*Records supplied*:
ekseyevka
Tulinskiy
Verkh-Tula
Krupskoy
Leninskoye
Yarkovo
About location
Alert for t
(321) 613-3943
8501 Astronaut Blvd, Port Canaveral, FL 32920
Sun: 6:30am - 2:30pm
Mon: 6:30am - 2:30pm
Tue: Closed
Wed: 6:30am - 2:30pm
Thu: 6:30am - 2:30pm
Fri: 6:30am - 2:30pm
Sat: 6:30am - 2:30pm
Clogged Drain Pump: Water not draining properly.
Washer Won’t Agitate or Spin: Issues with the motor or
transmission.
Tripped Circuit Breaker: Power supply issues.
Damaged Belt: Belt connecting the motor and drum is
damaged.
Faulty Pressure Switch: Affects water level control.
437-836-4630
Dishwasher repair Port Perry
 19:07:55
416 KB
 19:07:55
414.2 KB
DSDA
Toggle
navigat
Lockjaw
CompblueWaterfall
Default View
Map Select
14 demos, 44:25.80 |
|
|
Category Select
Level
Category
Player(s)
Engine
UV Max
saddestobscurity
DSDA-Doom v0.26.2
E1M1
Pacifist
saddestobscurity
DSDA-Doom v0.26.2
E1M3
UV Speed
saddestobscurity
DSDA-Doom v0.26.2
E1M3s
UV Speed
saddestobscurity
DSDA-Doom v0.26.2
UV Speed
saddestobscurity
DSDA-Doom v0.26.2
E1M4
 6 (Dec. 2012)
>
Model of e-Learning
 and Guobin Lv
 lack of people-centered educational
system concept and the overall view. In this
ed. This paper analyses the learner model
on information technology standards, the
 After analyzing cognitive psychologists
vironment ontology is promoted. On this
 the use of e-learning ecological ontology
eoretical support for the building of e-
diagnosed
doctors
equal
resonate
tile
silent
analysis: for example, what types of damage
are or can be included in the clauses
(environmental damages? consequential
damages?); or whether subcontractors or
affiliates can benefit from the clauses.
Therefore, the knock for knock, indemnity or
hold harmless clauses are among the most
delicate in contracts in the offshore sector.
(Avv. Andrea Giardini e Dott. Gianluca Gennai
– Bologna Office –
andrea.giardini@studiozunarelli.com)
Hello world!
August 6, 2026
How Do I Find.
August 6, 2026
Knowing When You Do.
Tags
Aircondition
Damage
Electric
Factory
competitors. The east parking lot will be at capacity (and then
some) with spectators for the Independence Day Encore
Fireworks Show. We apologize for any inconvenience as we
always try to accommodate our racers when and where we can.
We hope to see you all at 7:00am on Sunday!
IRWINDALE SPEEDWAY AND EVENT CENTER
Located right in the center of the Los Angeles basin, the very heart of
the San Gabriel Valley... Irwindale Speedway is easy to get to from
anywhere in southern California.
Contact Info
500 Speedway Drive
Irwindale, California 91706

*What the task asks*:
Go through the material above, and wherever a line holds the word "damages", copy it.

*Answer to this problem*:
(environmental damages? consequential
damages?); or whether subcontractors or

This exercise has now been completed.